A simple joint-stock company as an opportunity for startups

A simple joint-stock company shall become the new, seventh type of commercial company, dedicated to beginning entrepreneurs. The draft of the act on amending the act – Code of Commercial Companies and certain other acts is a part of the package of 100 changes for companies, prepared by the Ministry of Development, which aims to introduce facilitations for entrepreneurs, including those, who are just entering the market.

The bill introduces many revolutionary changes and institutions adopted from the European legal orders, previously unknown to Polish entrepreneurs. In accordance with its assumptions, in a simple joint-stock company the share capital shall be replaced with a stock capital, the minimum value of which will amount to PLN 1,00. The amount of the stock capital will not have to be specified in the company’s articles of association, so its change will not result in the need of change of the articles of association.

Contributions made to cover the company’s stock will be able to have both: monetary and non-monetary nature. The bill also provides introduction of solutions enabling to make contributions in the form of know-how or the provision of services or work, without complicated and expensive valuations at the start-up stage.

The shares of a simplified joint-stock company will no longer have the form of a document but shall be subjected to registration in the records of shares maintained by authorized entities. Such entities, apart from institutions engaged in the trading of financial instruments, will also be notaries.

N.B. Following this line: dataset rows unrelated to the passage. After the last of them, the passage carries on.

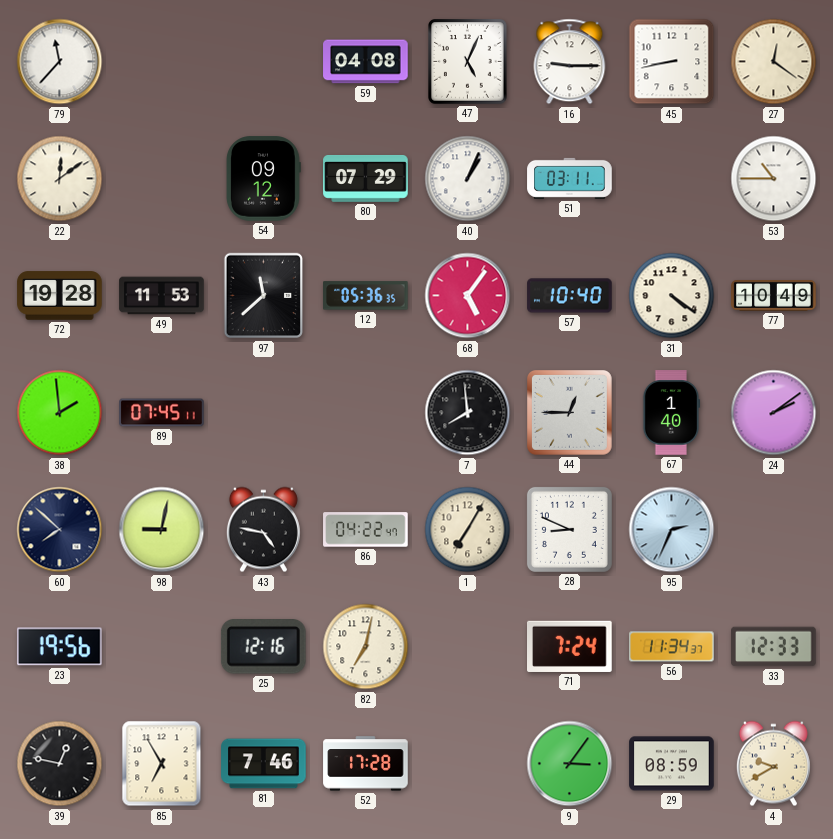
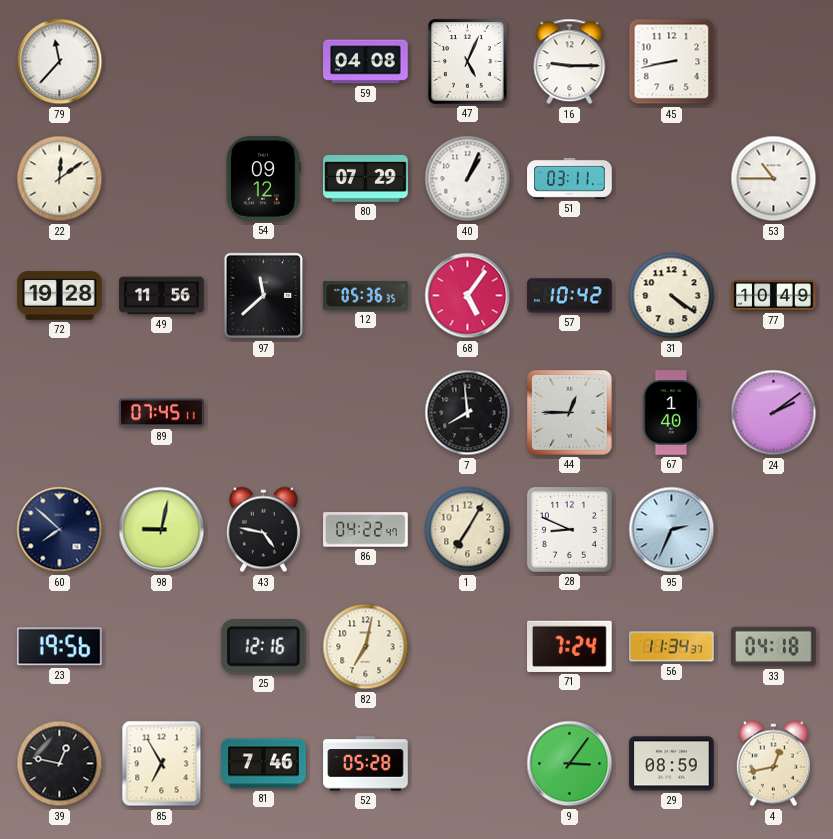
27: 12:21 -> none
49: 11:53 -> 11:56
57: 10:40 -> 10:42
38: 1:59 -> none
33: 12:33 -> 04:18
52: 17:28 -> 05:28
4: 9:40 -> 12:43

The bill also provides changes regarding bodies of a simplified joint-stock company. Beside a simplified joint-stock company with the management board appointed by the stockholders, and the optional supervisory board, the amended provisions introduce a simplified joint-stock company managed by the board of directors.

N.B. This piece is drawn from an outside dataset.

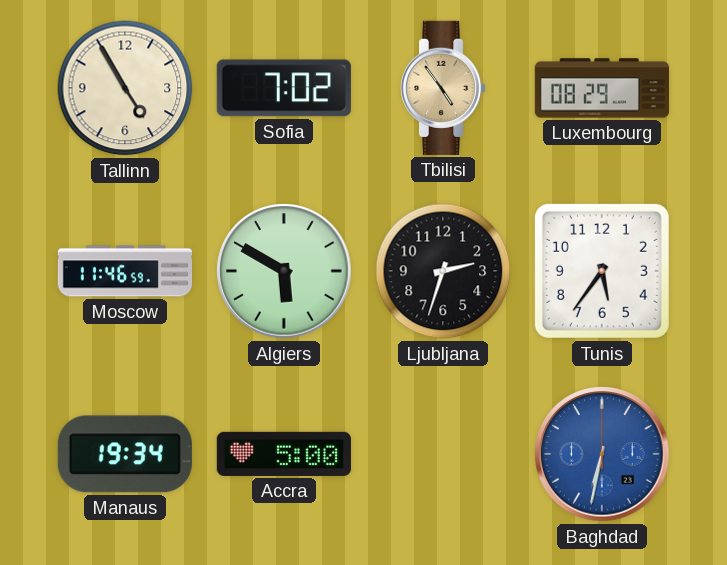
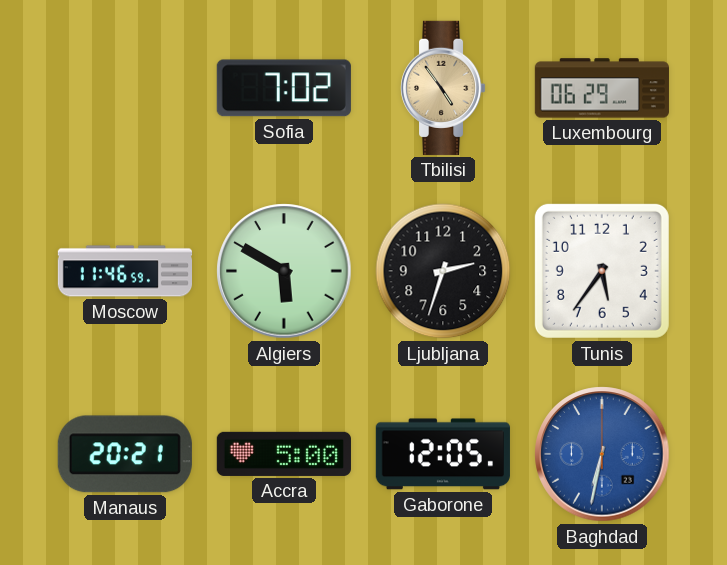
Tallinn: 4:55 -> none
Luxembourg: 08:29 -> 06:29
Manaus: 19:34 -> 20:21
Gaborone: none -> 12:05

The liquidation of a simple joint-stock company will be simplified as well. Only one announcement on the liquidation opening or lack of a statutory grace period, the lapse of which determines division of assets between the stockholders, shall contribute to a significant shortening of the applicable procedure.

The bill is currently being worked on by the Committee of the Council of Ministers for Digital Affairs. The expected date of its entry into force was set for March 2020.